|CARLSON, MARK - University Of Arizona
|LOHSE, KATHLEEN - Idaho State University
|MCINTOSH, JENNIFER - University Of Arizona
Submitted to: Journal of Hydrology
Publication Type: Peer Reviewed Journal
Publication Acceptance Date: 8/8/2011
Publication Date: N/A
Interpretive Summary: Utilization of stormwater runoff for replenishing municipal water supplies has increased in semi-arid regions where water resources are scarce and populations continue to grow. Urban land use can degrade runoff water quality and because this water is destined to recharge groundwater supplies, understanding the dynamics of water pollutant movement is clearly of importance. In 2009, we sampled groundwater wells throughout a recharge basin in Tucson, Arizona and used modern isotopic techniques to estimate water age. These methods allowed us identify areas where groundwater recharge was occurring most rapidly and to identify pollution sources. We found widespread contamination of groundwater with modern pollutants, indicating that surface water was not being cleansed by diffusing through soil pores. Rather, unimpeded flow of degraded surface water into groundwater was vastly increasing the possibility of groundwater contamination. These results will be incorporated into predictive models to identify threats to recharge waters and groundwater supplies, and municipal water managers will use the model results to identify best approaches to mitigating potential threats to drinking water quality.

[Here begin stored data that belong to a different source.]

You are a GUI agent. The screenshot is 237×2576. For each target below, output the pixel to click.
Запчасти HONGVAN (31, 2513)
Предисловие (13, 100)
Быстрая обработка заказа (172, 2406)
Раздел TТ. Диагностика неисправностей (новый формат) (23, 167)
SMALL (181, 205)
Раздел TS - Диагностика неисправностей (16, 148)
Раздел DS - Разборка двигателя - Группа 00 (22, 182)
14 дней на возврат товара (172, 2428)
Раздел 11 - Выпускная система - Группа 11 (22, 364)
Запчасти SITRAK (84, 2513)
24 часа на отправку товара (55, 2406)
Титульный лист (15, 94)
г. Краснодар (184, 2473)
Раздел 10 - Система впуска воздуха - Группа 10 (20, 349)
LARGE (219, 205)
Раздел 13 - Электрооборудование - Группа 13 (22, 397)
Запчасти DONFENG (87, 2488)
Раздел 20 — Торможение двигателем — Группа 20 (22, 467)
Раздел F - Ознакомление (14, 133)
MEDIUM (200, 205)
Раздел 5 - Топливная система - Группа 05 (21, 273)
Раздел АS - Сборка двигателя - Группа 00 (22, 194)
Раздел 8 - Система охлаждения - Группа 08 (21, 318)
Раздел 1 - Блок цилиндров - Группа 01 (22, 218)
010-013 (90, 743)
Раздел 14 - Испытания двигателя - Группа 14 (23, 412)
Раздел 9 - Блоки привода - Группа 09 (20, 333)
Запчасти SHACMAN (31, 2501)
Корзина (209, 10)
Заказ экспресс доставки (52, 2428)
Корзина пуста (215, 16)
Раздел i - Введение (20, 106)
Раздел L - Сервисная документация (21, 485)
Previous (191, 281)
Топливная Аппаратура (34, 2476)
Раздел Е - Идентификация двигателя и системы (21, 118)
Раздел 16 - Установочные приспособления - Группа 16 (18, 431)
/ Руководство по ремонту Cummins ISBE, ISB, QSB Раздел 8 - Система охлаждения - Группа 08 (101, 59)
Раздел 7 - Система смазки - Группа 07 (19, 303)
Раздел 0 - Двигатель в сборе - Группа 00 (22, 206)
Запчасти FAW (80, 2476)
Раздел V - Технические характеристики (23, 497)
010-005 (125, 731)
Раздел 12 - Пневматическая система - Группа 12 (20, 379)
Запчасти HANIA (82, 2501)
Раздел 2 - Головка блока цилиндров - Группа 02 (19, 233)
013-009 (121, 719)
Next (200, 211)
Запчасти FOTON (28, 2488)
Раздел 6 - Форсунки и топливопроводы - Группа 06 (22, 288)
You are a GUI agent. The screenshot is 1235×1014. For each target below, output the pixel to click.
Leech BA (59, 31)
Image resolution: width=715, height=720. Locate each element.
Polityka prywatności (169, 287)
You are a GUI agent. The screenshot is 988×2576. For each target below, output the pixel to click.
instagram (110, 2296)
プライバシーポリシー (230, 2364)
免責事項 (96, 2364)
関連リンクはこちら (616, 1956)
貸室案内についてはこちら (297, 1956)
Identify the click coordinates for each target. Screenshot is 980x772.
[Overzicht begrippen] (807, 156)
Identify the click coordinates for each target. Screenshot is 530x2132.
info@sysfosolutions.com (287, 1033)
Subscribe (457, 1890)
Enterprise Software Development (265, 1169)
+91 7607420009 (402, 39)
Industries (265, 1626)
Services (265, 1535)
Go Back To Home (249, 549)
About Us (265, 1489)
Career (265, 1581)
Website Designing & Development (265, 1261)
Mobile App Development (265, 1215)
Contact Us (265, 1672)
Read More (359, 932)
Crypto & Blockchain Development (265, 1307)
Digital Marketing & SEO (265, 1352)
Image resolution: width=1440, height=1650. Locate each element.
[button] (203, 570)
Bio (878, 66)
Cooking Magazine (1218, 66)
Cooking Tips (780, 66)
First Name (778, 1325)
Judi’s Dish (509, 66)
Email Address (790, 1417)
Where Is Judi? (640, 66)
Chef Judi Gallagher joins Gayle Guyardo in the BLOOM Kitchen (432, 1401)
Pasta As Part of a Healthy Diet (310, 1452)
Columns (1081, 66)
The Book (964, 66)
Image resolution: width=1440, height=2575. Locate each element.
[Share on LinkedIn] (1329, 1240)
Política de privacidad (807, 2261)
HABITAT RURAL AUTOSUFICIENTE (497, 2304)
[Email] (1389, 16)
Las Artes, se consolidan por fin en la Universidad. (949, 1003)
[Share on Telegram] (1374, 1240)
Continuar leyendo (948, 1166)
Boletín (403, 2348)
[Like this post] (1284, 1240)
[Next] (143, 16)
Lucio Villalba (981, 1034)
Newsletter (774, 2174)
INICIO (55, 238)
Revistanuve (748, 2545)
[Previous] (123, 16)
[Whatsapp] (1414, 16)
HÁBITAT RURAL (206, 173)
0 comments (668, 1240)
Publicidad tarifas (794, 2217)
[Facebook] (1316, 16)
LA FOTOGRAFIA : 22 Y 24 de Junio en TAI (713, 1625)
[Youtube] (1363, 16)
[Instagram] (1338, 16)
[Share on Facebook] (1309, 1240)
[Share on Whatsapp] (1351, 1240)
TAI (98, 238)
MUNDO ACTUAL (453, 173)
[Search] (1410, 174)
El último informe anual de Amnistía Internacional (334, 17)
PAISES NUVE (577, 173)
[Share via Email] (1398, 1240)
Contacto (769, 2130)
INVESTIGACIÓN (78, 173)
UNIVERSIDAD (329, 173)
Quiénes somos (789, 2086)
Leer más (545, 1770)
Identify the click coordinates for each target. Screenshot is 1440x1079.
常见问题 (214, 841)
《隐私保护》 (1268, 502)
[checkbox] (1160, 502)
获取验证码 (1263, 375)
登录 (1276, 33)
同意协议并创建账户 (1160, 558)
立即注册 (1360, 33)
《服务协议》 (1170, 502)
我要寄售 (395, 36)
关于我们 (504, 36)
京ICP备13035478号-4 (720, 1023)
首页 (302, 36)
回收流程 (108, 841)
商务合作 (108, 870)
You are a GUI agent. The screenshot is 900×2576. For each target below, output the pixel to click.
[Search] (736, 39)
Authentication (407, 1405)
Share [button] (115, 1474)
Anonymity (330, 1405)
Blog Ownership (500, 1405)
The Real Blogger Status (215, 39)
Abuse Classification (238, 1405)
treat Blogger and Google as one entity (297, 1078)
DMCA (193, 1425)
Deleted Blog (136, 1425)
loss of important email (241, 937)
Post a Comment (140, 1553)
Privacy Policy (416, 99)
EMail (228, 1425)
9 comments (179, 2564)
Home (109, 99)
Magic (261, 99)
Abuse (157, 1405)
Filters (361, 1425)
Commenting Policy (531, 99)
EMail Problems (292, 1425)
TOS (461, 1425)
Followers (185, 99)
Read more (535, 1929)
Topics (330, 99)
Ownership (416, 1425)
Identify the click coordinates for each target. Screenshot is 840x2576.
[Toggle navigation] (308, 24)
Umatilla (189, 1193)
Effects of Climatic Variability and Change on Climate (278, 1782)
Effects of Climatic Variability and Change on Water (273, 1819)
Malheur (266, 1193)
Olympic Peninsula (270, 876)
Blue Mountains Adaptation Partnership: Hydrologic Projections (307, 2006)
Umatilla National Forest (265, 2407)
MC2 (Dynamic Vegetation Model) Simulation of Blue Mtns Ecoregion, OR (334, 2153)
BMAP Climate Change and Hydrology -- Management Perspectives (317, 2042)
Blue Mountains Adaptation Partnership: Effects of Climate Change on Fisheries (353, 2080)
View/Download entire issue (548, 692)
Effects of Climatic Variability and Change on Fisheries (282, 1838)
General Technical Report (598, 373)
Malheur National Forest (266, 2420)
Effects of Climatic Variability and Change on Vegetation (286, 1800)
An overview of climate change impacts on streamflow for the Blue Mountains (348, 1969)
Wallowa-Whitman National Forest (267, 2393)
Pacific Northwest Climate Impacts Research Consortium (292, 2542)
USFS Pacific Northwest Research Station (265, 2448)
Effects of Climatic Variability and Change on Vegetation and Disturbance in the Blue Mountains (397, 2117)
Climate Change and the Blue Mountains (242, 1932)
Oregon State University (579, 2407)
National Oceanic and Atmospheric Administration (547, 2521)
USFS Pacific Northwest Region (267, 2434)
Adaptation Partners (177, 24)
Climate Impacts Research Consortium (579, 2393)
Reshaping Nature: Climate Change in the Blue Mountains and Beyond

Technical Abstract: The management of groundwater resources is paramount in semi-arid regions experiencing urban development. In the southwestern United States, enhancing recharge of urban storm runoff has been identified as a strategy for augmenting groundwater resources. An understanding of how urbanization may impact the timing of groundwater recharge and its quality is a prerequisite for mitigating water scarcity and identifying vulnerability to contamination. We sampled groundwater wells along the Rillito Creek in southern Arizona that had been previously analyzed for tritium in the late 1980s to early 1990s and analyzed samples for tritium (3H) and helium-3 (3H/3He) to evaluate changes in 3H and age date groundwaters. Groundwater samples were also analyzed for chlorofluorocarbons (CFCs) and basic water quality metrics. Substantial changes in 3H values from waters sampled in the early 1990s compared to 2009 were identified after accounting for radioactive decay and indicate areas of rapid recharge. 3H-3He groundwater ages ranged from 22 years before 2009 to modern recharge. CFC-11, -12 and -113 concentrations were anomalously high across the basin, and non-point source pollution in runoff and/or leaky infrastructure was identified as the most plausible source of this contamination. CFCs were strongly and positively correlated to nitrate (r2=0.77) and a mobile trace metal, nickel (r2=0.71) and negatively correlated to sulfate to chloride ratios in groundwater suggesting that solutes were sourced from a similar source. Findings from this study suggest new waters from urban non-point sources are contributing to groundwater recharge and adversely affecting water quality. Reducing delivery of contaminants to areas of focused recharge will be critical to protect future groundwater resources.